Not Suitable for School or Educational Use:
- General chat bots used by students that have not been designed for school or educational use and/or do not offer controls or features for schools to restrict and limit access to students. Chat bots are assessable provided they are designed with students / education use in mind.
- Other use cases of AI that may not be suitable for school or educational use.
NSFW AI Models:
- Utilising NSFW AI models, producing or outputting NSFW content or any other content that may be obectionable or deemed offensive by a reasonable member of the school community (this includes text based models).
Health and Wellbeing Data Processing:
- Applications or services which process health and wellbeing data (e.g. physical or mental health, fitness, meditation, food consumption, body metrics etc).
- Services which may provide or output medical, health (including mental health) or wellbeing guidance or advice. This includes information that may be reasonably interpreted by an end user including a young person to be health or wellbeing guidance or advice.
Prohibited Uses:
- Prohibited uses as defined under the European Union’s Artificial Intelligence Act (the EU’s AI Act).
Screen Monitoring
- Monitoring or recording screen or browsing activity that cannot be controlled by the student or end user of the device.

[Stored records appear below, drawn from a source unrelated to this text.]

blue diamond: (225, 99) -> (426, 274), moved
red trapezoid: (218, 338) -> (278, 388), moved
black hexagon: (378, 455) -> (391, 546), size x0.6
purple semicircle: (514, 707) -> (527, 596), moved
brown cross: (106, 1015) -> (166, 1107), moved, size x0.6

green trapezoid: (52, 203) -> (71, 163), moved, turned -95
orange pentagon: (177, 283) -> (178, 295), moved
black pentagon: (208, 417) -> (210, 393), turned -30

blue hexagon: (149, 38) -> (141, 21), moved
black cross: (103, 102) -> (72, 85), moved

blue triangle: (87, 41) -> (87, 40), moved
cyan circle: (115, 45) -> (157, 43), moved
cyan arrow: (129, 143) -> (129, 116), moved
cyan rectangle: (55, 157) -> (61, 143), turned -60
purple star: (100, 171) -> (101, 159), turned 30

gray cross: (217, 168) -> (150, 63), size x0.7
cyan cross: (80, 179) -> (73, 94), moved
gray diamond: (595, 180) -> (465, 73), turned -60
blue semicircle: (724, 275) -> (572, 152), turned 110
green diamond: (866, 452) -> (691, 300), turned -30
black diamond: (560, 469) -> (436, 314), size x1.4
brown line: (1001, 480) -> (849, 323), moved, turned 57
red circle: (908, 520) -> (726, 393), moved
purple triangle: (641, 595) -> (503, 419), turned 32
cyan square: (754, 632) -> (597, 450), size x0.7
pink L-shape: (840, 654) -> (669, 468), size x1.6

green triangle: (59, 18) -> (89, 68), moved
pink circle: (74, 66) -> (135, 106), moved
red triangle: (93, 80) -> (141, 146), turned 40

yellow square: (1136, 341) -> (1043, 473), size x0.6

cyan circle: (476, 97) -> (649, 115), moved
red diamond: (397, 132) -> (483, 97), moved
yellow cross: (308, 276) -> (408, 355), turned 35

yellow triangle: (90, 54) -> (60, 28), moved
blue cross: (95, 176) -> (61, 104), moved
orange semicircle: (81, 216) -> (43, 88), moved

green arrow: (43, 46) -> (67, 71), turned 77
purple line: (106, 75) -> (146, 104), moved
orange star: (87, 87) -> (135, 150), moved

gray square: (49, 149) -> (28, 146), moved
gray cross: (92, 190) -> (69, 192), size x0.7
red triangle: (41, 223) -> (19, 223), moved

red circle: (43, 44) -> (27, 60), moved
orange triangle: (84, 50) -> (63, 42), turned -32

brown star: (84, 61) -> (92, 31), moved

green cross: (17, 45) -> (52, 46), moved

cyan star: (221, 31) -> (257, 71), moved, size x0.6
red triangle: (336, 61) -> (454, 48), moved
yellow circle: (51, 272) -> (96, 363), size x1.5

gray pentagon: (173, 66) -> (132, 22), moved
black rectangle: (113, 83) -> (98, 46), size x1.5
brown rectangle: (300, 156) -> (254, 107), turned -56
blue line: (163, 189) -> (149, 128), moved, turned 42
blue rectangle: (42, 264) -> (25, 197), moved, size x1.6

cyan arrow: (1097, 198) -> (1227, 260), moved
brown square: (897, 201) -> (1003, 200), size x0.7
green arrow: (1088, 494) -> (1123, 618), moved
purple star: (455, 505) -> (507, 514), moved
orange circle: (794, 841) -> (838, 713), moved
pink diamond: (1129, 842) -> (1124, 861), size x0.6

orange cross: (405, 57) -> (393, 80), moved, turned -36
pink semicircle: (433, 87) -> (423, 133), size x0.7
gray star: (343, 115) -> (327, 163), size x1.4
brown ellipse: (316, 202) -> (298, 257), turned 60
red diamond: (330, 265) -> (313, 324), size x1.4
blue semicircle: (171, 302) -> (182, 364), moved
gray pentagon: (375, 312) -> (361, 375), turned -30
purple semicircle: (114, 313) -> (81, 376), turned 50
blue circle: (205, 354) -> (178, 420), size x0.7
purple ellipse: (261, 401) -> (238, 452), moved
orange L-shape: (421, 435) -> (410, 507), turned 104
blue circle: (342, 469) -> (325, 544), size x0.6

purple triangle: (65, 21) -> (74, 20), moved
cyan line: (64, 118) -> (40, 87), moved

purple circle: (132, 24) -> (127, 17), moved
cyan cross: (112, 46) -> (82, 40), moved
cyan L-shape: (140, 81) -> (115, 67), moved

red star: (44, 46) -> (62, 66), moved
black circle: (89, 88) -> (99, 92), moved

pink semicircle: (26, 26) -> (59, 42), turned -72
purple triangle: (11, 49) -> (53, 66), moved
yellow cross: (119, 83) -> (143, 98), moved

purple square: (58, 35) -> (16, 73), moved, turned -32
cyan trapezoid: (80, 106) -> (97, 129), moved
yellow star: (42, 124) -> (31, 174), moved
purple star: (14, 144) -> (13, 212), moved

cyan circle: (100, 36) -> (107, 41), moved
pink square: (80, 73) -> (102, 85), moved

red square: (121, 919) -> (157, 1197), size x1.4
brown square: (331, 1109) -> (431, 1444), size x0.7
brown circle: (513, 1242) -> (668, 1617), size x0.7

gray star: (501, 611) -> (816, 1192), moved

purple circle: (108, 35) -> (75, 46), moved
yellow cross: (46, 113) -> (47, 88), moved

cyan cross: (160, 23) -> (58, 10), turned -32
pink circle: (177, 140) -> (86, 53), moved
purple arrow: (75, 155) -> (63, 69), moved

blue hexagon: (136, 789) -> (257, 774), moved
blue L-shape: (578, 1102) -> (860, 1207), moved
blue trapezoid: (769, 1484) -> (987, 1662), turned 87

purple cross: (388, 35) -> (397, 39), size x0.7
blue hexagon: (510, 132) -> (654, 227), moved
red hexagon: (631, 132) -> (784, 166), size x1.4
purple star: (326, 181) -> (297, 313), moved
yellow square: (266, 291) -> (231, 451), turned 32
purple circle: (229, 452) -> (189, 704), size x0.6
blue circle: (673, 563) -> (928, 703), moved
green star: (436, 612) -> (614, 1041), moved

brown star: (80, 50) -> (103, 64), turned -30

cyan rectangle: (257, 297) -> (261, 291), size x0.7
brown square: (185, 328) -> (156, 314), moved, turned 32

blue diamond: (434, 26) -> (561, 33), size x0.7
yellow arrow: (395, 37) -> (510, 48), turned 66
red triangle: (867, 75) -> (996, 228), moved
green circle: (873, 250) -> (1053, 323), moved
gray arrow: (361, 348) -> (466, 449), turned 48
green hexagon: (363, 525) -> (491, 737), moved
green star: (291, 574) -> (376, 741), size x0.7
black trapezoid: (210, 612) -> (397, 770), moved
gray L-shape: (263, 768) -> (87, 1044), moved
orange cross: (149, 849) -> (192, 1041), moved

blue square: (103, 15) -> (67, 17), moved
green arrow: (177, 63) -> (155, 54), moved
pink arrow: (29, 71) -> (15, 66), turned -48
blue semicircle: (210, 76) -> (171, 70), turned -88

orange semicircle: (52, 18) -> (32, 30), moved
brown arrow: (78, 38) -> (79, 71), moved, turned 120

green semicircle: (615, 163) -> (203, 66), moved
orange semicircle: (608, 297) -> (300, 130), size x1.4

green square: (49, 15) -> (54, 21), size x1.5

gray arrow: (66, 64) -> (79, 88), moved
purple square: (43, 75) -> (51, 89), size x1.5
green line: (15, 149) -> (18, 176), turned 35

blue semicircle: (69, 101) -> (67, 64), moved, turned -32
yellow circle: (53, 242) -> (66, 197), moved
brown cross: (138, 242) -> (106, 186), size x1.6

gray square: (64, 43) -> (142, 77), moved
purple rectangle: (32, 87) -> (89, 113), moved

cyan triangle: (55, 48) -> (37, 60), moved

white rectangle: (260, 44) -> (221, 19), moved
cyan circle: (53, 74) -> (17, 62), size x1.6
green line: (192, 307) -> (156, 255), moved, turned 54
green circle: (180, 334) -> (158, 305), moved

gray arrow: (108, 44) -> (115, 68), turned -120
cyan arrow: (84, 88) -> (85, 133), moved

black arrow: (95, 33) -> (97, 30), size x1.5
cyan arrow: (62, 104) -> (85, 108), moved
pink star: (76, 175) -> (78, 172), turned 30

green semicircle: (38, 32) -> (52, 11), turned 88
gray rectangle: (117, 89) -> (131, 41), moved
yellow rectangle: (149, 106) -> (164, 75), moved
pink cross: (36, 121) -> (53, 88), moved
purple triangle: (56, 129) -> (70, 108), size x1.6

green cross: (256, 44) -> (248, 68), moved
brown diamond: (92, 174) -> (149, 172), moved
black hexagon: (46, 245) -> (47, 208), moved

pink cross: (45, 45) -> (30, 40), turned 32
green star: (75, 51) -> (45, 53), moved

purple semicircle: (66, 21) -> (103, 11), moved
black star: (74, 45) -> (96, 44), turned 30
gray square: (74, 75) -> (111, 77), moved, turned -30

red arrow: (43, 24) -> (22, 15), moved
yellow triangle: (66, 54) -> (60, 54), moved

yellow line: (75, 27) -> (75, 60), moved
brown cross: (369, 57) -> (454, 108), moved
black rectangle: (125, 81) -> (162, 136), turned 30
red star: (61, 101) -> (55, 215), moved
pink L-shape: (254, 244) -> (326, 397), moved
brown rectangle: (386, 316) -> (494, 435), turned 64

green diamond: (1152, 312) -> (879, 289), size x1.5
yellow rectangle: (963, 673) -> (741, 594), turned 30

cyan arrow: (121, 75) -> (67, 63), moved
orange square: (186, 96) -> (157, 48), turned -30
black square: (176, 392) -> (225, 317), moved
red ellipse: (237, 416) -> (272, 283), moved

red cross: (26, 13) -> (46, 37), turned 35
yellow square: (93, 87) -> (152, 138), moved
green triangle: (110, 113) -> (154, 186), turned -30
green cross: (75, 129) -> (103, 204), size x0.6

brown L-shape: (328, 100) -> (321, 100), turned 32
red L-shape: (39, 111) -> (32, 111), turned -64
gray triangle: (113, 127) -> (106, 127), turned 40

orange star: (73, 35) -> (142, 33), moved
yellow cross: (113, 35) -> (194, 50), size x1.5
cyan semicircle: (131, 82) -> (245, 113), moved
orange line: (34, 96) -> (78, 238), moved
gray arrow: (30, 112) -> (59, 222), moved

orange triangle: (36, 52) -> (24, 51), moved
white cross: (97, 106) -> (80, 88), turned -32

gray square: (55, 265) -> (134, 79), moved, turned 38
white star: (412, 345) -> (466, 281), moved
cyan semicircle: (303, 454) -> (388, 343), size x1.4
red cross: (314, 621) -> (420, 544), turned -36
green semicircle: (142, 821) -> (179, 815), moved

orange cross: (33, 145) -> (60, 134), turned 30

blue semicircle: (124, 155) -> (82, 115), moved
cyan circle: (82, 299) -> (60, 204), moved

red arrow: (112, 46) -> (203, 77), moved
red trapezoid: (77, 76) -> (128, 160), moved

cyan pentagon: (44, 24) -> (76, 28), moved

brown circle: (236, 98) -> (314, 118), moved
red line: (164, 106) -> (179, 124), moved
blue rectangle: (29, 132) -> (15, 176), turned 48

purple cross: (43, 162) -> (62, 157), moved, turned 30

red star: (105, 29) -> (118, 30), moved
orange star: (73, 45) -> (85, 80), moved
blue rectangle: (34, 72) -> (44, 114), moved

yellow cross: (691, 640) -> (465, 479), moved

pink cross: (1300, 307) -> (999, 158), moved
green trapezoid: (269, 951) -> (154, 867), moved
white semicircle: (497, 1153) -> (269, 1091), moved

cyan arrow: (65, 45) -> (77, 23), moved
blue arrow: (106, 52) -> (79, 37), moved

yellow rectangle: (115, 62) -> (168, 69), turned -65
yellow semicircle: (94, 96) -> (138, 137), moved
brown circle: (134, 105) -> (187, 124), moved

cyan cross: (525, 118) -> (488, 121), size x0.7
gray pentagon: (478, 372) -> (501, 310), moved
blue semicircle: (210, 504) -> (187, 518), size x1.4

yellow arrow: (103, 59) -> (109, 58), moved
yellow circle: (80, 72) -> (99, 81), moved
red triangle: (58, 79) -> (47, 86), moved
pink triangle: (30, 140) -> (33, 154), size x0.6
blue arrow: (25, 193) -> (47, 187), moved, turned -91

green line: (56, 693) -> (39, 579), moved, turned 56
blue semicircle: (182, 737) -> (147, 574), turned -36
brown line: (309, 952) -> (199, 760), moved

- Examples include connecting to Microsoft Sharepoint, Department systems etc in order to ingest information, documents and other content.
Ethical and Safety Concerns:
Any application of AI that may be considered by the ST4S Team, a ST4S Working Group member or a reasonable member of the school community to be:
- Invasive
- Unethical
- Pose a risk to safety, human rights or privacy
- Not be within the best interests of the student and/or school
Artificial Intelligence (AI) Exemptions #
As we assess more services, and guidance is released from industry bodies including the Privacy Commissioner etc, we may update the exclusions list or list exemptions here.
The use cases below are not guaranteed for an exemption and require an initial inspection by the assessment team to confirm we are able to assess. Please contact the team using the contact form on our website.
Exemptions are only considered for limited use cases, which currently relate to accessibility.
Speech to Text (STT) and Text to Speech (TTS):
- Services using machine learning (ML) or AI models to provide captioning, voice assisted typing and other similar accessibility use cases.
- Services must ensure they continue to follow other ST4S requirements in ensuring transparency in the privacy policy and sub processor lists where required.
- Services which retain information or process information to improve STT or TTS for end users (e.g. personalising and developing a unique profile for the user that recognises their voice) must provide clear mechanisms to remove or delete such profiles or templates.
References and Definitions #
NSFW is a general term used to describe any content that may be deemed inappropriate to create, view or access whilst in the workplace and schools. NSFW content includes content that may be deemed inappropriate for younger audiences (e.g. person’s under 18).
High risk and prohibited use cases as defined under the EU AI Act are summarised here.
Notes #
Information published on this page is subject to change. As new use cases are evaluated and the framework is updates, this list will change.